[FXServer] Server desync, instancing, hitching

I also did not observe “out of order” or “dropped packets” in the client console.

That’s probably the main concern - most probably these end up being caused by scripts but no more detailed instrumentation is implemented to drill down into what script is causing this.

Given how the hitch times increase over time, starting at ~100msec and continuing up to ~1-2sec, I’m guessing there’s some script (or worse, internal server function) that doesn’t clear some kind of linear-scan list?

That’s part of legacy networking code and isn’t used anymore.

2 Likes

We’re investigating on our end as well given this information.

Any idea why this would be different between CFX Server and FXServer? Perhaps CFX simply masked the problems a little better?

@promethium When you say some scripts that doesn’t clear some kind of linear-scan list could you clarify the Linear-scan list

O(n) complexity.

For each element added to the list, it takes an additional amount of time to go through the list, and each element adds the same amount of time, so the effect is cumulative.

If it takes 1ms for each item in a list to be processed, a list of 2 items will take 2ms. A list of 3 items will take 3 ms, and so on.

Perhaps mysql-async’s rewrite, perhaps CitizenTaskScheduler, something at least changed. :\

1 Like

I found a MySQL.Sync call in a growing list. I think that’s our problem.

I am assuming that it wasn’t a problem for us before because we were able to use MySQL pooling with the old driver. Lag and hitching is a problem now because that growing number of queries, in synchronous mode, with (TCP + MySQL authentication + query time) was adding significant blocking delays.

fivem-mysql-async does not support pooling as of the time of this writing (even though the underlying MySqlConnector appears to), but I did create a hack to support pools which I need to re-implement and attempt to contribute to that project.

I think that between hacking in pooling and switching this particular loop to be a MySql.Async call we’ll be fine… in addition to a rewrite of our own code after we’re all on FXServer in production.

I wasn’t able to recover my pool hack for fivem-mysql-async, but I did use a combination of Citizen.CreateThread on the server, SetTimeout, and MySQL.Async queries to prevent scheduling too much on a single tick. In tests, this allows us to continue to use our terrible list without any hitching. We’ll try another live test using this optimization and report back.

Hitching is gone with the optimizations mentioned above, but we’re still getting huge numbers of instances, disconnects, and timeouts of players. We reverted again.

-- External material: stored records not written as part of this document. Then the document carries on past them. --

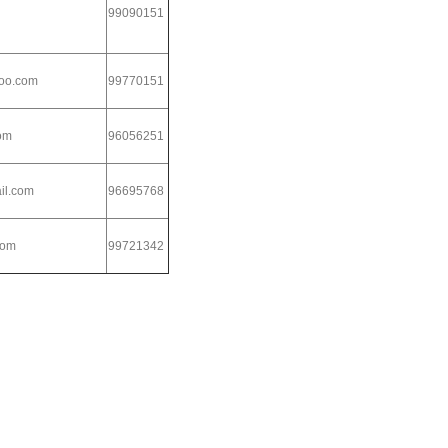
99090151
oo.com
99770151
om
96056251
l.com
96695768
com
99721342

Vouches look great now for artifact 301:

Received a vouch for KatieRouu, they have 2 vouches and need 14.
Received a vouch for Rekan Martinez, they have 2 vouches and need 15.
Received a vouch for Phalanx™, they have 2 vouches and need 15.
Received a vouch for Mindless, they have 2 vouches and need 16.
Received a vouch for KennyH, they have 2 vouches and need 17.
Received a vouch for Marth, they have 2 vouches and need 18.
Received a vouch for Atomic_Wolf_, they have 2 vouches and need 17.
Received a vouch for Da True MVP, they have 2 vouches and need 17.
Received a vouch for Mindless, they have 2 vouches and need 20.
Received a vouch for Talbot, they have 2 vouches and need 19.
Received a vouch for Marth, they have 2 vouches and need 19.
Received a vouch for iamboogsy, they have 2 vouches and need 20.
Received a vouch for Krom_, they have 2 vouches and need 20.
Received a vouch for slacker_1980, they have 2 vouches and need 20.
Received a vouch for Atomic_Wolf_, they have 2 vouches and need 20.
Received a vouch for Mindless, they have 2 vouches and need 20.
Received a vouch for Talbot, they have 2 vouches and need 18.

We’re leaking MySQL connections with fivem-mysql-async beta2. I think it has to do with the MySqlConnector.dll update to 0.23.0 and will try to revert the blob to beta1’s version which we were running yesterday.

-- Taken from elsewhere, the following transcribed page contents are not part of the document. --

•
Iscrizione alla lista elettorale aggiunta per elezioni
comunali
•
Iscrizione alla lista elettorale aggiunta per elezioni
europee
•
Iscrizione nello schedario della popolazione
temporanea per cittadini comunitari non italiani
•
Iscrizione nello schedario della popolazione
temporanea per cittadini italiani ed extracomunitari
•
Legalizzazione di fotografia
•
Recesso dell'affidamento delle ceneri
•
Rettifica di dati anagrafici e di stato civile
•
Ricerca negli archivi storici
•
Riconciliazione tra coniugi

When we can confirm that we’re not leaking connections and are still getting high rates of instancing I’ll report back once again.

We need to let the game run so players can have time to play. Our next scheduled restart is in a few hours.

I am experiencing the same exact issue with the new FX server!

In fact, here is the post I literally just made before reading this one:

But the thing is,

I am using Couch DB, no SQL at all.

@promethium @aurum does that information help at all?

Older server builds will still hang on PerformHttpRequest due to an oversight. In addition, this is still a known issue (and is being discussed in server testing channels on Discord), however literally no common factor to the clients that are getting disconnected has been identified so far, even with the use of helper scripts to log extra information.

Weird thing is that there have been pretty much no design changes that could cause this to occur between CitizenMP.Server and FXServer, so this either fails due to a design oversight, or some other fluke is causing certain players to stop receiving packets at times.

A pcap dump of server port traffic with correlated real-world times to a log of player connections/disconnections could be a potential next step to figuring out what the hell happens that could cause these players to end up timing out.

I’ll tag a few people on the Discord too so they can see this idea.

2 Likes

I’ll discuss this with my team. As you can imagine, capturing IPs and passwords and whatnot could be a problem to share, especially trying to remove just those packets from a pcap, but I’ll see what I can get authorized since we’re extremely anxious to get off of CFX.

Is the Discord / dev area joinable? I’d like to pop in if it’s public, though I assume it’s private.

Edit: I joined the Discord as CFX.

Hmm, okay. Well let me know if I can help in some way!

Somewhat related cross-post:

3 Likes

Excuse me , it’s maybe a stupid question but what is the vouch?

Thank’s

Vouching is a way of keeping track of which client is the authoritative state of the game (i.e., the host). Clients vote (or “vouch”) for who should be the leader/host. If voting is messed up, clients ultimately get confused.

Instancing has been much improved in Artifact 306, but doesn’t quite solve the problem, particularly in the “higher numbered” ID slots; the last 2-3 slots before the server becomes full seem to have the most problems, but some people crash/instance constantly no matter what their ID.

1 Like

@justcfx2u

Thank you very much…

I don’t know if i can help the comunoty , but i tried a system on my server and it work!

I’m runing with VRP framework … on cfx server , i had a ton of time out , on FX no time out but ton on instance.

On Vrp , i deleted the update position ( \resources\vrp\modules\player_state.lua)

function tvRP.updatePos(x,y,z)
  local user_id = vRP.getUserId(source)
  if user_id ~= nil then
    local data = vRP.getUserDataTable(user_id)
    if data ~= nil then
      data.position = {x = tonumber(x), y = tonumber(y), z = tonumber(z)}
    end
  end
end

And finish the time out on cfx and a ton less instance on FX !

I’m sorry , english it’s not my first language , but in french i can explain to you how to solve the instance problem.

For anyone know arma 3 server and sql system for arma 3 , try to make the same like extdb2 sql with you server and you’ll undertsand :wink:

1 Like

I have already done it and I think no crash so far: P, but the update of the location is essential???

1 Like

This topic was automatically closed 30 days after the last reply. New replies are no longer allowed.